Giter VIP home page Giter VIP logo

feature-engineering-for-conversion-rate-dataset's Introduction

Conversion Rate Dataset

We have data about users who hit our site: whether they converted or not as well as some of their characteristics such as their country, the marketing channel, their age, whether they are repeat users and the number of pages visited during that session (as a proxy for site activity/time spent on site).

Goal:

  • Predict conversion rate
  • Come up with recommendations for the product team and the marketing team to improve conversion rate

Data: Present under data/conversion_data.csv

Table: "conversion_data" - information about signed-in users during one session. Each row is a user session.

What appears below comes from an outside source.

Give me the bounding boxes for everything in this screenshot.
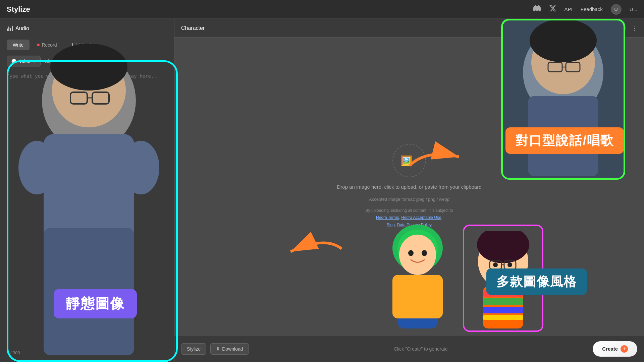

  • country : user country based on the IP address
  • age : user age. Self-reported at sign-in step
  • new_user : whether the user created the account during this session or had already an account and simply came back to the site
  • source : marketing channel source
    • Ads: came to the site by clicking on an advertisement
    • Seo: came to the site by clicking on search results
    • Direct: came to the site by directly typing the URL on the browser
  • total_pages_visited: number of total pages visited during the session.
    • This is a proxy for time spent on site and engagement during the session.
  • converted: this is our label. 1 means they converted within the session, 0 means they left without buying anything.
    • The company goal is to increase conversion rate: # conversions / total sessions.

Question 1

Write a funtion to convert given CSV file to Dataframe

  • Define function with name csv_to_dataframe which should accept filepath as a parameter.
  • Function should return a dataframe.
  • As we require a dataframe, type of return variable should be pandas dataframe.
  • In case if we pass filepath which does not exist, function should raise FileNotFoundError.

Question 2

Write a function to convert datatype of given variables to "category"

  • Define function with name dtype_category which should accept dataframe and list of columns as parameters.
  • Function should return a dataframe with type of given columns changed to "category".
  • As we require a dataframe, type of return variable should be pandas dataframe.
  • In case if we pass column name which does not exist, function should raise KeyError

Question 3

Write a function to to center and scale numerical variables.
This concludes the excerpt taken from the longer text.